Covington opposed the motion. She argued that the special circumstances of the accident created by her fragile pre-existing mental condition caused her to suffer genuine emotional distress which she continues to experience. This mental distress, she argues, has led to physical consequences such as sleeplessness, nightmares and poor appetite. Dr. Baker stated in his deposition that the accident was the final straw (that broke the camel's back), pushing her over the edge into generalized anxiety disorder.
After a hearing on December 17, 2013, the district court denied Knight's motion, stating that there remained issues of material fact regarding the report of Dr. Baker, who acknowledged that the incident would have aggravated the plaintiff's pre-existing mental condition. The court also noted that there was some property damage to the plaintiff's vehicle that distinguished the case from Moresi v. State, Through Dept. of Wildlife & Fisheries, 567 So.2d 1081 (La.1990). This writ application followed.
The defendants' sole assignment of error is that the trial court erred by denying their motion for summary judgment because the plaintiff cannot meet her burden of proving certain essential elements of her claim for negligent infliction of emotional distress. Specifically, they contend she cannot meet her burden of proving: (1) the “especial likelihood of genuine and serious mental distress arising from special circumstances” required to recover mental distress damages; (2) outrageous conduct by the defendants; and, (3) that her mental distress was caused by the incident.
The motion for summary judgment is a procedural device to avoid a full-scale trial when there is no genuine issue of material fact. Kay v. Carter, 243 La. 1095, 150 So.2d 27 (1963) ; Jones v. Foster, 41,619 (La.App. 2 Cir. 12/13/06), 945 So.2d 262 ; Foley v. Sportran, 40,624 (La.App. 2 Cir. 5/17/06), 930 So.2d 368. Summary judgment procedure is designed to secure the just, speedy and inexpensive determination of every action, except certain domestic actions; the procedure is favored and shall be construed to accomplish these ends. La. C.C.P. art. 966(A)(2) ; Racine v. Moon's Towing, 2001–2837 (La.5/14/02), 817 So.2d 21. The motion should be granted if the pleadings, depositions, answers to interrogatories and admissions on file, together with the affidavits, if any, show that there is no genuine issue of material fact and that the mover is entitled to judgment as a matter of law. La. C.C.P. art. 966(B).

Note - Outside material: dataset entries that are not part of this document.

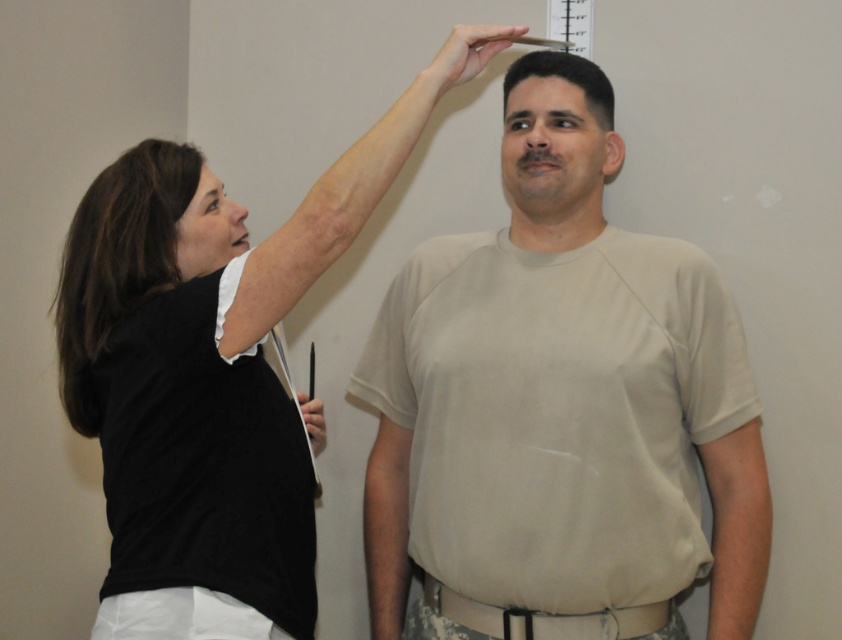 Question: Which point is closer to the camera?

Choices:
 (A) black matte shirt at upper left
 (B) beige cotton shirt at center

Answer: (A)

Question: Among these points, which one is farthest from the camera?

Choices:
 (A) (445, 589)
 (B) (662, 605)

Answer: (A)

Question: Is black matte shirt at upper left in front of black fabric belt at center?

Choices:
 (A) no
 (B) yes

Answer: (B)

Question: Considering the real-world distances, which object is farthest from the black matte shirt at upper left?

Choices:
 (A) beige cotton shirt at center
 (B) black fabric belt at center

Answer: (B)

Question: Can you confirm if beige cotton shirt at center is positioned to the left of black fabric belt at center?

Choices:
 (A) yes
 (B) no

Answer: (B)

Question: Can you confirm if beige cotton shirt at center is positioned below black fabric belt at center?

Choices:
 (A) yes
 (B) no

Answer: (B) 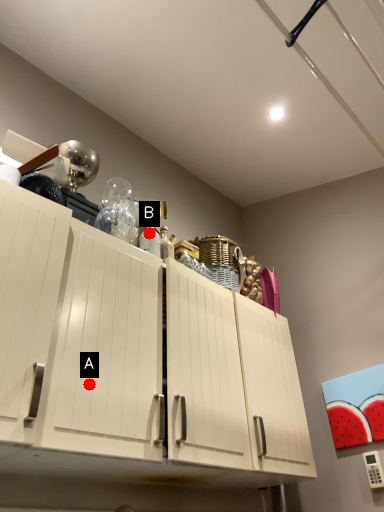 Question: Two points are circled on the image, labeled by A and B beside each circle. Among these points, which one is farthest from the camera?

Choices:
 (A) A is further
 (B) B is further

Answer: (B) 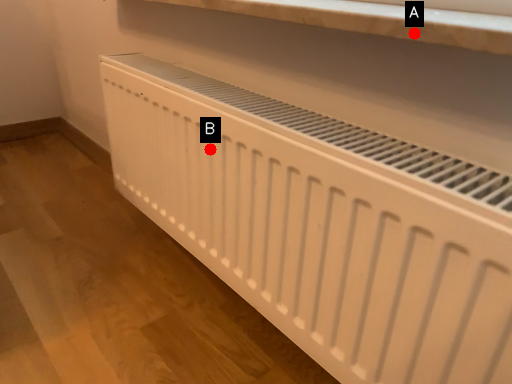 Question: Two points are circled on the image, labeled by A and B beside each circle. Which point is closer to the camera?

Choices:
 (A) A is closer
 (B) B is closer

Answer: (A) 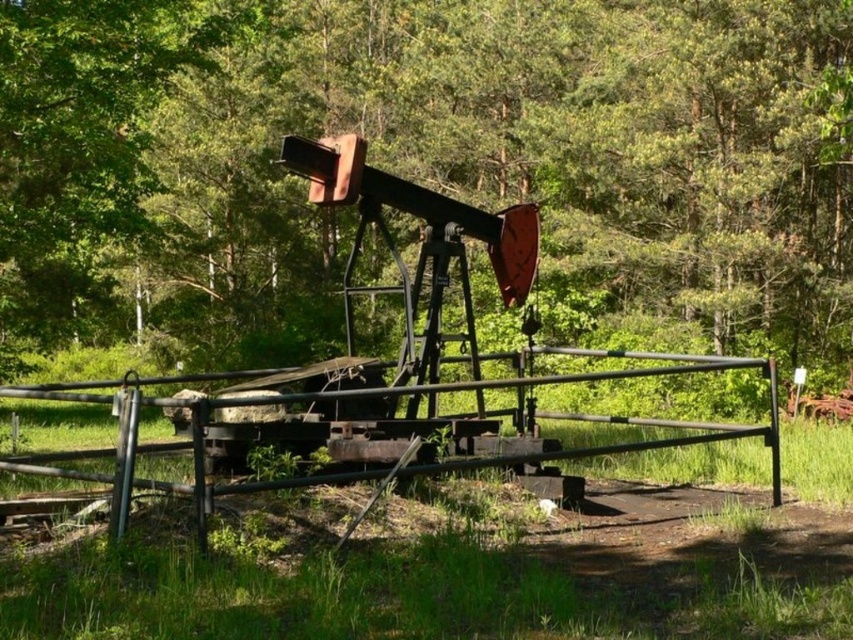 You are standing at the point marked as point (x=196, y=228) in the forest. You want to take a photo of the old, rusted oil pumpjack using a camera that has a maximum zoom range of 30 meters. Can you capture the pumpjack in your photo without moving closer?

The distance between point (x=196, y=228) and the camera is 32.85 meters. Since the camera can only zoom up to 30 meters, you cannot capture the pumpjack in the photo without moving closer.

You are a hiker navigating through the forest and come across the old oil pumpjack. You notice two points marked in the image. Which point, point (819, 172) or point (425, 472), is closer to your current position?

Point (819, 172) is further to the viewer than point (425, 472), so the closer point to your current position is point (425, 472).

You are standing in a forest and see the green leafy tree at center. If you want to reach the tree within 3 seconds, what is the minimum speed you need to walk at?

The green leafy tree at center is 12.02 meters away. To reach it in 3 seconds, you need to walk at a minimum speed of approximately 4.01 meters per second. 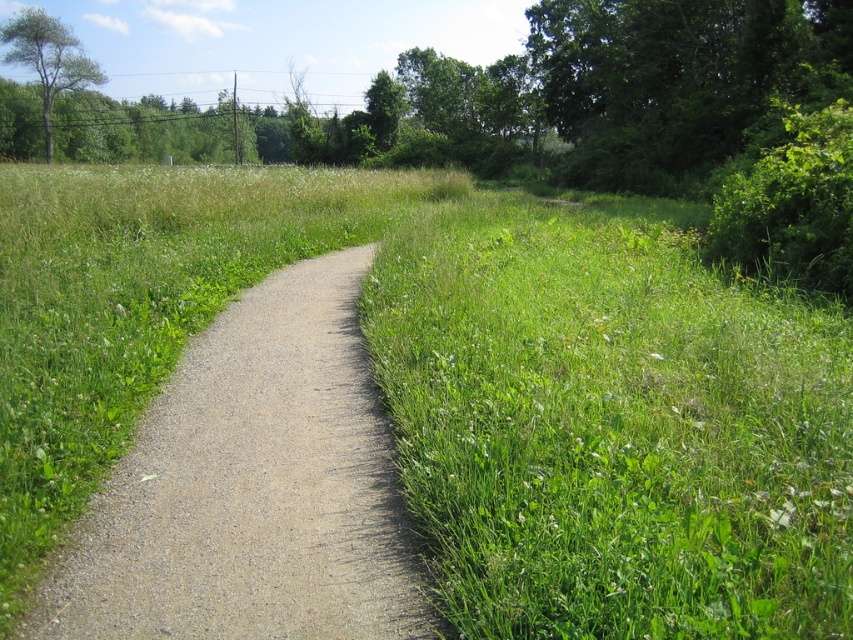 Question: Is gray gravel path at center closer to the viewer compared to green leafy tree at upper left?

Choices:
 (A) no
 (B) yes

Answer: (B)

Question: Where is gray gravel path at center located in relation to green leafy tree at upper left in the image?

Choices:
 (A) above
 (B) below

Answer: (B)

Question: Can you confirm if gray gravel path at center is smaller than green leafy tree at upper left?

Choices:
 (A) no
 (B) yes

Answer: (B)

Supporting and opposing affidavits “shall be made on personal knowledge, shall set forth such facts as would be admissible in evidence, and shall show affirmatively that the affiant is competent to testify to the matters stated therein.” La. C.C.P. art. 967(A). Personal knowledge means something the witness actually saw or heard, as distinguished from what he learned from some other person or source. Barnes v. Sun Oil Co., 362 So.2d 761 (La.1978) ; Wells v. Red River Parish Police Jury, 39,445 (La.App. 2 Cir. 3/2/05), 895 So.2d 676, writ not cons., 2005–0854 (La.5/13/05), 903 So.2d 438.
The burden of proof remains with the mover; however, if the mover will not bear the burden of proof at trial on the matter before the court on the motion for summary judgment, then the mover may merely point out to the court the absence of factual support for one or more elementsessential to the plaintiff's claim. The burden then shifts to the plaintiff to present evidence demonstrating that genuine issues of material fact remain. La. C.C.P. art. 966(C)(2) ; Hardy v. Bowie, 98–2821 (La.9/8/99), 744 So.2d 606 ; Foley v. Sportran, supra. If the plaintiff then fails to produce such evidence, then summary judgment is proper. King v. Phelps Dunbar LLP, 98–1805 (La.6/4/99), 743 So.2d 181.

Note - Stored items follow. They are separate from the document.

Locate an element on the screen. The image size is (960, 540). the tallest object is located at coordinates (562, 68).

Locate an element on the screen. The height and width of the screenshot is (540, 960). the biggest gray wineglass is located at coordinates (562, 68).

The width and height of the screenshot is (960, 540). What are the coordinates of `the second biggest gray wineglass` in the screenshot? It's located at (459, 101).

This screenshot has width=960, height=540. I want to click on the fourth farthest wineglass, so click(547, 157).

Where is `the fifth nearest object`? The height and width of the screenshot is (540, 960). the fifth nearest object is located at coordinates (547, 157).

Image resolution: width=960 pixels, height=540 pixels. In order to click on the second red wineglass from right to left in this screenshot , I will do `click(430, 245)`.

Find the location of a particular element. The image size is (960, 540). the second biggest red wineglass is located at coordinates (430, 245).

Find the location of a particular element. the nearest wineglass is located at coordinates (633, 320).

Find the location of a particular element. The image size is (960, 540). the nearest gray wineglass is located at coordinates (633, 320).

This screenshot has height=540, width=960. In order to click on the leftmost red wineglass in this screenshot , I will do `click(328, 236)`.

Appellate review of the grant or denial of a summary judgment is de novo. Jones v. Estate of Santiago, 2003–1424 (La.4/14/04), 870 So.2d 1002 ; Jones v. Foster, supra; Row v. Pierremont Plaza LLC, 35,796 (La.App. 2 Cir. 4/3/02), 814 So.2d 124, writ denied, 2002–1262 (La.8/30/02), 823 So.2d 952.
“Negligent Infliction of Emotional Distress ”

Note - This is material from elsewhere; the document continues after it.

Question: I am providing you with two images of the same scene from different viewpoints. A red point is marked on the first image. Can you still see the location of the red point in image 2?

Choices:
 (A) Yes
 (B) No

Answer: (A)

Although negligent infliction of emotional distress (“NIED”) is not an independent tort like battery, trespass, or intentional infliction of emotional distress, etc., Moresi, supra, it is now well established in Louisiana jurisprudence that a claim for NIED unaccompanied by physical injury is viable under La. C.C. art. 2315, which provides, in pertinent part, that “[e]very act whatever of man that causes damages to another obliges him by whose fault it happened to repair it.” Courts utilize a duty-risk analysis to assist in determining whether one may recover under La. C.C. art. 2315. Bordelon v. St. Frances Cabrini Hosp., 93–1331 (La.App. 3 Cir. 5/4/1994), 640 So.2d 476. For liability to attach, a plaintiff must prove five separate elements: (1) the defendant had a duty to conform his or her conduct to a specific standard of care (the duty element); (2) the defendant failed to conform his or her conduct to the appropriate standard (the breach of duty element); (3) the defendant's substandard conduct was a cause-in-fact of the plaintiff's injuries (the cause-in-fact element); (4) the defendant's substandard conduct was a legal cause of the plaintiff's injuries (the scope of liability or scope of protection element); and (5) actual damages (the damages element). Mathieu v. Imperial Toy Corp., 94–0952 (La.11/30/94), 646 So.2d 318. A negative answer to any of those inquiries results in a determination of no liability. Mathieu, 94–0952 at p. 11, 646 So.2d at 326.
Additionally, for those NIED claims unaccompanied by physical injury, recovery is limited to facts constituting “special circumstances” involving the especial likelihood of real and serious mental distress arising from the particular circumstances. Moresi, supra; Crockett v. Cardona, 97–2346 (La.App. 4 Cir. 5/20/98), 713 So.2d 802. The guidelines for limiting recovery in NIED cases unaccompanied by physical injury reflect Crockett, supra at 805. The practical effect of these policy limitations is to narrow the scope of the defendant's duty.
Both parties in this case contend that the principles laid down in Moresi for evaluating the viability of a NIED claim support their respective positions.
In Moresi, supra, the plaintiffs alleged that they suffered mental distress as a result of a “threatening” note written on the back of a wildlife agent's business card and pinned to their camp door. The note read: “We missed you this time but look out next time.” Just two months earlier, the plaintiffs had been subjected to an allegedly wrongful search, seizure and arrest by game agents, and they assumed that the note on their door constituted further harassment by the agents. The evidence at trial indicated that the agents, who were not involved in the prior investigation, mistakenly believed they were placing the note on the camp of their friend, but misread the directions to his camp. Nevertheless, the trial court awarded each plaintiff $1,000 for his mental distress resulting from the misplaced message. The court of appeal affirmed the award. The supreme court granted certiorari.